What is clear is that she said that prior to meeting with [A.V.], she consulted physician's notes, if there was any comments left, but she doesn't recollect if there are any comments left, and there is no information on her statement whether she actually looked at comments or didn't look at comments. She just said that that was her ordinary practice, though.
. . . .
[S]he did specifically say that that is what her practice is, that she reviews the charts, she reviews the information and documentation that is available at the hospital prior to going to meeting with the patient. And so based on that . . . I'm not granting your motion to dismiss at this time.
. . . .
[I]t appears that Ms. Sharp . . . based on her historical practice in doing this, and also based on this particular case . . . states that she reviewed different documents. The Compass records, the records that she was aware of, the hospital records that were available to her, she attempted to speak directly to the [ER] physician [who] was not available at that particular time.

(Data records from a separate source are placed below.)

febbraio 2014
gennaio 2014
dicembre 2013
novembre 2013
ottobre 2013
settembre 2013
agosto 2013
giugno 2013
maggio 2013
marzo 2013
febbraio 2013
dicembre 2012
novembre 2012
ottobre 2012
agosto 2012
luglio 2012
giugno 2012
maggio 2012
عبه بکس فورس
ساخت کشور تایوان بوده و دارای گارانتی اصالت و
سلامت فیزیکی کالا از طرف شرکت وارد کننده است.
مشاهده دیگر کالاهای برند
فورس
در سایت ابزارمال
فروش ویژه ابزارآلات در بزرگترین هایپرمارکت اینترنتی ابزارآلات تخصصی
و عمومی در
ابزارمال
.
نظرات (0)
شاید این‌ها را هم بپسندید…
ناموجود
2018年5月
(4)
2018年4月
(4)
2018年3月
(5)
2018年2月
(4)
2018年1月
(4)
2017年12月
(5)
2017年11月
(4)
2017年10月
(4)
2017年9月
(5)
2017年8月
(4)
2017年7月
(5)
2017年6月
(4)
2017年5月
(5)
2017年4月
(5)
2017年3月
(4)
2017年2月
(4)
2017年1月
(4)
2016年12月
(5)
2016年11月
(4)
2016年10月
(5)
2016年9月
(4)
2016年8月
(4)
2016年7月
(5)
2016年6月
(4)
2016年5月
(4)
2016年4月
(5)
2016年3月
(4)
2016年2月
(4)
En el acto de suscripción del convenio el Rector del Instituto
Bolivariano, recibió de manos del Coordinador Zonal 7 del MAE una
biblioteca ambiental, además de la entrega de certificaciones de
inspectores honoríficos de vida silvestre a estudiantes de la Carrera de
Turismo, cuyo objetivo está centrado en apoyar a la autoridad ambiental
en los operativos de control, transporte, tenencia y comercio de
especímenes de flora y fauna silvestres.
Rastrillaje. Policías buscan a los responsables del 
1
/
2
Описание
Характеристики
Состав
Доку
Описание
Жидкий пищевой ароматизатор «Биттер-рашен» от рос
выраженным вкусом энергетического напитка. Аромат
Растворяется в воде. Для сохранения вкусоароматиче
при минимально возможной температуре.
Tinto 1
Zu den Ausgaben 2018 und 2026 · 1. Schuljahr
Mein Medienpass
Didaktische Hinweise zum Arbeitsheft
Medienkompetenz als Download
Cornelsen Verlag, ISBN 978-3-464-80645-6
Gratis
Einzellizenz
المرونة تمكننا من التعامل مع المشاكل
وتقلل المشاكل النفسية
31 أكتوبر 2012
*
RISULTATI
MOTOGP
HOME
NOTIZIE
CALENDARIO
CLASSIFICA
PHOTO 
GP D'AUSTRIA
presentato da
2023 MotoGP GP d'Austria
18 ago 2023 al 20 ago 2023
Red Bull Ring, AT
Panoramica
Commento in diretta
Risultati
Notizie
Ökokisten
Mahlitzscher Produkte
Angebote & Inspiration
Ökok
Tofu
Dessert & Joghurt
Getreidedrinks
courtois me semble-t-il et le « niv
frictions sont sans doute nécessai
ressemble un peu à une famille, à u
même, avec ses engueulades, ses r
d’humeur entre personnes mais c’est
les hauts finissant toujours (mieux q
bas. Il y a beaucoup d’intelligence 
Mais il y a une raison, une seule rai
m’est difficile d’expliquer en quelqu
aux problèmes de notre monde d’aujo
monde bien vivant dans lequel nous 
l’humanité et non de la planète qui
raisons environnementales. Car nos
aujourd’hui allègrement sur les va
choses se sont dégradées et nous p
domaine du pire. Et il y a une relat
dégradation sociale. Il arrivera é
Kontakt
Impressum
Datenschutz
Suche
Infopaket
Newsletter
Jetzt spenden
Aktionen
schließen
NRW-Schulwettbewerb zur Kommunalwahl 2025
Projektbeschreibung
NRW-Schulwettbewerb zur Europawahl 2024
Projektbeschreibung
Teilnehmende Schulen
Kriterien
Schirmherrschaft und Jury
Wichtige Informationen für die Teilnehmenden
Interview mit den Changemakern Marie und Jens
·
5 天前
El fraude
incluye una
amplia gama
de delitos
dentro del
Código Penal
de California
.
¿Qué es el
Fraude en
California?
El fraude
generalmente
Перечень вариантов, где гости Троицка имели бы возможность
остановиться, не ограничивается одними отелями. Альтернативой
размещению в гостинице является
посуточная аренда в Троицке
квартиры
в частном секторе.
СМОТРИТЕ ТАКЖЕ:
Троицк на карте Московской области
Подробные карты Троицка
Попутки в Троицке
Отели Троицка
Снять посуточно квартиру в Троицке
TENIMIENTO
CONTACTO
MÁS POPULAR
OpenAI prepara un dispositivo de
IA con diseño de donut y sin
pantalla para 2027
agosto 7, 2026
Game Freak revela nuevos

There's a statement in her report that states that the physician was not available, and there's the statement based on the research history in the Compass medical chart[,] [previous less restrictive alternative order,] and lack of involvement in fact.
The court also found that Ms. Sharp couldn't remember the name of the particular person or people there at that point in time. There's been a lot of other people and cases that she's had in the interim. She specifically told us she didn't have her notes or -- and she did not review her notes for this particular case prior to testifying.
The court also determined that "the fact that [Ms. Sharp] couldn't remember the name of the particular person whose information she reviewed at the time of assessing [A.V.] is not a reason to then dismiss this."
The trial court concluded that the initial detention petition satisfied the requirements of RCW 71.05.154 and, thereafter, denied A.V.'s motion to dismiss the 14-day involuntary commitment petition and entered an order granting the petition.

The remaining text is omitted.